So, the kids are home all week because it's Spring Break here in Chicago. Granted, there is snow on the ground, but it's spring break nonetheless. We went to the gym this morning, which got us out of the house, but I am realizing that this could be a long week ahead with no planned activities and a freezing temperature outside. So, I've been pondering how I'm going to do better this week. Better as a woman period. I decided that I'm going to dedicate this week before Easter to work on myself...to switch things up...to do thingsdifferently than I normally would. Maybe by the end of the week, I'll get used to being the better version of myself and all my problems will be solved!
#1 No yelling. Just never. Sammy does so many pesky things that I just always resort to yelling at some point in the day. I justify it and justify it, but at the end of the day...it's just wrong. And then Claire and Matt have to listen to it too and that's not nice.
#2 I'm going to get up and put on REAL clothes in the morning, even if we don't have a big plan for the day. No hanging out in my gym clothes all day. There is no reason I can't put on something attractive and make myself look like an actual woman every once in a while...I'm sure my husband wouldn't mind it either.
#3 I'm going to start planning stuff. You know: Claire's homeschool schedule (at least roughly), birthday present ideas, maybe a weekly menu for dinners, grocery lists, the works! There is no reason that I should push a cart around the grocery store wondering what I'll make for dinner and waiting for something to jump off the shelf and surprise me.

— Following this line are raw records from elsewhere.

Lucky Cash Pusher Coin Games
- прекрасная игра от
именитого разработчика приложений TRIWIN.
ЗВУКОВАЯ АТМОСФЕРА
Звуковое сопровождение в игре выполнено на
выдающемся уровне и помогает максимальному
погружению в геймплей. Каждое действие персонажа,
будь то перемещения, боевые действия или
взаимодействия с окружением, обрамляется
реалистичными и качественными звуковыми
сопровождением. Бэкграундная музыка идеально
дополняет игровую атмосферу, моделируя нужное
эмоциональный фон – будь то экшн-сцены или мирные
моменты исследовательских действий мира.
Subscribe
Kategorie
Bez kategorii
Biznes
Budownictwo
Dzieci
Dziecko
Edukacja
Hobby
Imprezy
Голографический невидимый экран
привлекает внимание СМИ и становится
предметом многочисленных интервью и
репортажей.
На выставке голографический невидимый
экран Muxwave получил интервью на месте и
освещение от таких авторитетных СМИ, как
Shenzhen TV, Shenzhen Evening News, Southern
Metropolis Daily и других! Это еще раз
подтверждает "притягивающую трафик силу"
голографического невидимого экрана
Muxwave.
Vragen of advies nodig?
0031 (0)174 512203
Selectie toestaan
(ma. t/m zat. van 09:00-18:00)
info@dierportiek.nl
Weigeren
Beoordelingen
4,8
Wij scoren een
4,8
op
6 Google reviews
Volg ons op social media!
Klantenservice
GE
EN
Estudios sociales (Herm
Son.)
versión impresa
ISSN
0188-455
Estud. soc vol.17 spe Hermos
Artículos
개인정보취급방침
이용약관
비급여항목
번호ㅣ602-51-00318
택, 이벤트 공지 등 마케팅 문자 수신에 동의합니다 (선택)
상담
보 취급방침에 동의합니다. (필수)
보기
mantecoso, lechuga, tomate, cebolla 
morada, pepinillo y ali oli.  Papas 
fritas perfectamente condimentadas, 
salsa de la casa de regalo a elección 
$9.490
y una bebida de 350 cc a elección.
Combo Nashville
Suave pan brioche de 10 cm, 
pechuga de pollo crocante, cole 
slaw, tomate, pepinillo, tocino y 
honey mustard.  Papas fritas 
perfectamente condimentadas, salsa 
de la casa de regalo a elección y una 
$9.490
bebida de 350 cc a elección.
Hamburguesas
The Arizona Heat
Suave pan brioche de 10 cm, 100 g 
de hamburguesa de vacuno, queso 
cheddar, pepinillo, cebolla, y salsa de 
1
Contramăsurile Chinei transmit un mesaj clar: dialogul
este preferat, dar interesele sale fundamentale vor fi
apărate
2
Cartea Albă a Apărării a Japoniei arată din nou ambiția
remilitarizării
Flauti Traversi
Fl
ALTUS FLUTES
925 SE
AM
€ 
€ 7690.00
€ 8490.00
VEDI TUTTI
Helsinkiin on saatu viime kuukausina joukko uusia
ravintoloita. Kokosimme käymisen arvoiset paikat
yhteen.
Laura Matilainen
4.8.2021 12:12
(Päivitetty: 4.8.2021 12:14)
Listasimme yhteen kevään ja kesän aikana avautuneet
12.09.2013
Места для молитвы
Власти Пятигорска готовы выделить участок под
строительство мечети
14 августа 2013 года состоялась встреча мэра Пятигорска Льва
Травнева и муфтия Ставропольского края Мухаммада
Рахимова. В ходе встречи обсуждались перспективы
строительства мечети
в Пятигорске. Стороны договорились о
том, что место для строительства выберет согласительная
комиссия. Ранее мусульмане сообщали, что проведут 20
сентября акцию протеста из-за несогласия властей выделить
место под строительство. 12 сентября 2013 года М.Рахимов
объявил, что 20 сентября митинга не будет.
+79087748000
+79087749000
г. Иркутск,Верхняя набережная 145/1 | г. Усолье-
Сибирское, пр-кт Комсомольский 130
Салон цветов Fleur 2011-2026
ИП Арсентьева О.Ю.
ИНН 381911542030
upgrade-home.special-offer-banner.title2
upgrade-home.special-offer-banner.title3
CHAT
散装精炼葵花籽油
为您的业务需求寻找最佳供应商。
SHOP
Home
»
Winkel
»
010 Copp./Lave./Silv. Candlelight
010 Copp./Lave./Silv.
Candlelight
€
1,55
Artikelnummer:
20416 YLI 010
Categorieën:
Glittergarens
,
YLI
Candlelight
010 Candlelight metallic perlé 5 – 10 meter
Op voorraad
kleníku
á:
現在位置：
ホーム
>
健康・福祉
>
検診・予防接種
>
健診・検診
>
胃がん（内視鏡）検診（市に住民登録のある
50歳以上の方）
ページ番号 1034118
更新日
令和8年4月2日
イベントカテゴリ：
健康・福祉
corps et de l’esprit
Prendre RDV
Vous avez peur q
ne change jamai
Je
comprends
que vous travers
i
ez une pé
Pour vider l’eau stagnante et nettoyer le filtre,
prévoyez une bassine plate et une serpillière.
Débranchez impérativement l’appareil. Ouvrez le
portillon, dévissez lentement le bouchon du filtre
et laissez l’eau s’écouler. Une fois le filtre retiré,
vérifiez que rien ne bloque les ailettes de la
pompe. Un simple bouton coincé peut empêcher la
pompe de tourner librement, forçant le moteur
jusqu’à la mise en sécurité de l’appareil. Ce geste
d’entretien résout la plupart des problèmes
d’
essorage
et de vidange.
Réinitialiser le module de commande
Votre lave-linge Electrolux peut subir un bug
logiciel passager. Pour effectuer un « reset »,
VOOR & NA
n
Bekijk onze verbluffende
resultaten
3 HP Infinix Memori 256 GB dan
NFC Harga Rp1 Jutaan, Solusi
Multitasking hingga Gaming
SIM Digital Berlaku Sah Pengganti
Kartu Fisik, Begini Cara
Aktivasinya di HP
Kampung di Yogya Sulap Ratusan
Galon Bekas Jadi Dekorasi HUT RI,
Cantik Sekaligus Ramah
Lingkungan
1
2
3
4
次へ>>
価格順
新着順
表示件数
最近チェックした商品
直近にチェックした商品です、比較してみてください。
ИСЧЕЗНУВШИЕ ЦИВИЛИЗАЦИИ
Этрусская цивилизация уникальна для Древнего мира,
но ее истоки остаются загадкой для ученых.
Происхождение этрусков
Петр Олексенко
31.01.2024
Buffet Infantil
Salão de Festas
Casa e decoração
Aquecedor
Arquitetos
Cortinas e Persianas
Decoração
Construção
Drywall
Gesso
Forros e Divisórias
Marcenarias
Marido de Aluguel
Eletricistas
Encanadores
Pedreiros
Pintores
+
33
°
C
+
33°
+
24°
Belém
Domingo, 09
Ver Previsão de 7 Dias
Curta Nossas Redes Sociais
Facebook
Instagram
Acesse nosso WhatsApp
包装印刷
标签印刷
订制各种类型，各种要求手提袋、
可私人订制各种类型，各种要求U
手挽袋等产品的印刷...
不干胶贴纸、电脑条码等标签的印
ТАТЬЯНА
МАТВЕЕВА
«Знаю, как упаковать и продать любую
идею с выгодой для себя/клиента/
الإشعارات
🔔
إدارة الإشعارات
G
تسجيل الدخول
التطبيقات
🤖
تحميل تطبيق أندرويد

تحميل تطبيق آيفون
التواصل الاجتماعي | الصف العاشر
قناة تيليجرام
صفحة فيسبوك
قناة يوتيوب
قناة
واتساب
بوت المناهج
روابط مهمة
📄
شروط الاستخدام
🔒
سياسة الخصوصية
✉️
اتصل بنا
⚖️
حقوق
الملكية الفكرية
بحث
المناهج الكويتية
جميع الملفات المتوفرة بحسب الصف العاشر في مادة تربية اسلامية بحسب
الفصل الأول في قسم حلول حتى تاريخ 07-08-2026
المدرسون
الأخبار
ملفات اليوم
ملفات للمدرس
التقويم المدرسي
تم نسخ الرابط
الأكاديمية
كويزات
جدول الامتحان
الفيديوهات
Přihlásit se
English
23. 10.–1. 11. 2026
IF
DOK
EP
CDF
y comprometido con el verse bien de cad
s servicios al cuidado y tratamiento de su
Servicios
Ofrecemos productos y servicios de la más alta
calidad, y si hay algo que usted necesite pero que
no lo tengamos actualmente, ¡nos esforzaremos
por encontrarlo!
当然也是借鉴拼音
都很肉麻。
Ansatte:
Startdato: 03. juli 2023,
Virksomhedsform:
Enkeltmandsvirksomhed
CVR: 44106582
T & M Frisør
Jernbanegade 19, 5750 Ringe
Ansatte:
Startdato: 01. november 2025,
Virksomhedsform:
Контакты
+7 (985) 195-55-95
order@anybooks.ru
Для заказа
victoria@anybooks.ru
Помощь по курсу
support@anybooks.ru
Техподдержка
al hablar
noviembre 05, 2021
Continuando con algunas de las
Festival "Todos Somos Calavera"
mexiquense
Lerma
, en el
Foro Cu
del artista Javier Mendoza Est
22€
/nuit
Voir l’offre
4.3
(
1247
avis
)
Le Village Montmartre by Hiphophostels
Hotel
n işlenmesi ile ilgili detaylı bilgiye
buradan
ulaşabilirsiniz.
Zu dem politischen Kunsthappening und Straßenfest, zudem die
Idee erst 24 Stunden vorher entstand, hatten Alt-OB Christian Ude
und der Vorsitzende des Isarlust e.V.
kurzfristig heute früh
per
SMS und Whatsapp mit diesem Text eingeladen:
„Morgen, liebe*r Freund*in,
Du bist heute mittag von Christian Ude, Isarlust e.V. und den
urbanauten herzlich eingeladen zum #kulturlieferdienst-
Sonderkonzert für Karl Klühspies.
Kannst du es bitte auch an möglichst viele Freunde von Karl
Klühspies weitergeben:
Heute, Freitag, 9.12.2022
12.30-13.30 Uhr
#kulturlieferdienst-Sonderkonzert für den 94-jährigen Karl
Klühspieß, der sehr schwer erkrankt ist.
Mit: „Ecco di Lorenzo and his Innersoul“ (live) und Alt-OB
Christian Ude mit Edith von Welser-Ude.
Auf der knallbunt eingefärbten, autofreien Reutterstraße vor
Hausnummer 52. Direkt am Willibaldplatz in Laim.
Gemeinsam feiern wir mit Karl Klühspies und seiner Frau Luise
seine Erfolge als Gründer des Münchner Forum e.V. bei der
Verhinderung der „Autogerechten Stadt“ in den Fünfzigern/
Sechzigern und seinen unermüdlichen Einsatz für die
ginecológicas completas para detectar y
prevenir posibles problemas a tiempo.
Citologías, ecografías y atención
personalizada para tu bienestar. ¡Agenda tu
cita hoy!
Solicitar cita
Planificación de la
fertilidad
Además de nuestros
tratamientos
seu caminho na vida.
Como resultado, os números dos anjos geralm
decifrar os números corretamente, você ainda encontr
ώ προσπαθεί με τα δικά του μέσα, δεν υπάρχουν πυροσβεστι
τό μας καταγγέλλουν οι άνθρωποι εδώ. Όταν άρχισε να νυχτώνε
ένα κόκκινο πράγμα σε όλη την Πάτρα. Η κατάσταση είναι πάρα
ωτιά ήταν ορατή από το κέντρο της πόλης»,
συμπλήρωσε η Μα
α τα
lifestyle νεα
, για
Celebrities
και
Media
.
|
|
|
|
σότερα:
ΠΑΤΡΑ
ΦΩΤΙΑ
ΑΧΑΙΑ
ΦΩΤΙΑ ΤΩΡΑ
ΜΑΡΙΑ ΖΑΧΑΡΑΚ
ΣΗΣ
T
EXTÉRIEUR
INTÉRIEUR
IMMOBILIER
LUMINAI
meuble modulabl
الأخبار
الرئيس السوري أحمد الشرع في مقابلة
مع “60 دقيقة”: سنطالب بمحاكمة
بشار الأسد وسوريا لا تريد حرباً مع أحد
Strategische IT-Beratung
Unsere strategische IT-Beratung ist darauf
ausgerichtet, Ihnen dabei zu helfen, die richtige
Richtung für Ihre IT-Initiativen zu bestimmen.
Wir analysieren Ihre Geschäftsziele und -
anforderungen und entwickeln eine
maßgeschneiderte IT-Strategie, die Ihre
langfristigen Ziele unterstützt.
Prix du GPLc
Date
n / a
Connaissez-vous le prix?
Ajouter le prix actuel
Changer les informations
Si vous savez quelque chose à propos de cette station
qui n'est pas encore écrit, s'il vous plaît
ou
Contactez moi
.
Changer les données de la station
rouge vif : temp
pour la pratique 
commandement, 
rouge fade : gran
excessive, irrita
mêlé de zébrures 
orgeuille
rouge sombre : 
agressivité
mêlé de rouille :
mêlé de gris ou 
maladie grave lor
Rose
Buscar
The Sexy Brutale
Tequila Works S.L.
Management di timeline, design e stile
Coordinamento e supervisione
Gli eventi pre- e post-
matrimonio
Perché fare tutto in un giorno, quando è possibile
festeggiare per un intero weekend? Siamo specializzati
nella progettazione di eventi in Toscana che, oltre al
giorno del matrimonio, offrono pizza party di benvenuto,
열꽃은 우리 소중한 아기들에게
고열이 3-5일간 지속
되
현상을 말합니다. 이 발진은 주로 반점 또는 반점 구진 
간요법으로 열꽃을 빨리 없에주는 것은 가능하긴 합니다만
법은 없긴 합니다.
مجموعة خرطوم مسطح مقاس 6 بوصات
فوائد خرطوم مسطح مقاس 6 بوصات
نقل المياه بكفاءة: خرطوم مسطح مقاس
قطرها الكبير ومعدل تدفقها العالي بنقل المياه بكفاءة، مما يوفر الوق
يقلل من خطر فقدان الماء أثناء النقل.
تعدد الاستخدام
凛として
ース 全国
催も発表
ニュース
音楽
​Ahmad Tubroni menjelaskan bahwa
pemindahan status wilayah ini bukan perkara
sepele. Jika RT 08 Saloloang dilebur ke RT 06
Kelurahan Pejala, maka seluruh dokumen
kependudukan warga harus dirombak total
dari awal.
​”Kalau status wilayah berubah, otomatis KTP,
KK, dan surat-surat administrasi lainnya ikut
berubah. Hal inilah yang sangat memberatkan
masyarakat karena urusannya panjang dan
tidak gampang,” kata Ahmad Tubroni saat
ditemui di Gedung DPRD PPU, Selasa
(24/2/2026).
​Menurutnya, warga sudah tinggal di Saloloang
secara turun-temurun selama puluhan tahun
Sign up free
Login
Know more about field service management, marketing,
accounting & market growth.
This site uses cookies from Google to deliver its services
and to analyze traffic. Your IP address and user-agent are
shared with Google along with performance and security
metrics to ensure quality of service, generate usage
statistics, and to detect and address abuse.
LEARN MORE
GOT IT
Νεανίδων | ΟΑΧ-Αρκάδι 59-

#4 No wine. Just for the week that is. Don't get me wrong: I am NOT against wine, but cocktail hour and I have possibly become too friendly as of late, and although I don't think a little wine around dinner time is bad...I feel like I just need to maybe not make it part of my daily, daily life. I'm so prone to anxiety anyway, that lately, with all our stresses, I want to make sure I'm taking care of myself and praying about things rather than, well, escaping.
#5 I'm going to go to bed much earlier! We stay up too darn late and then I keep letting Matt get up with the kids. Now, I'm not against the daddy helping in the morning, but when I scrape out of bed and head to the coffee machine after the kids are up, I feel like I'm a few steps behind everyone in starting our day.
#6 I'm going to read my Bible more. Having grown up in the church, I sometimes think that I already have a grasp on Scripture and tend to forget how little I really KNOW my Bible. Maybe reading about things like patience, kindness, and goodness on a daily basis will help me with resolution #1, right!? And with Easter coming up, this is a good time to consider what God has done for me...and for my family.
So, we'll see. Maybe I'll be a new woman by Easter! Anxiety-free and a little more pleasant to be around! Okay, it's probably going to take longer than a week, but you gotta start somewhere, right?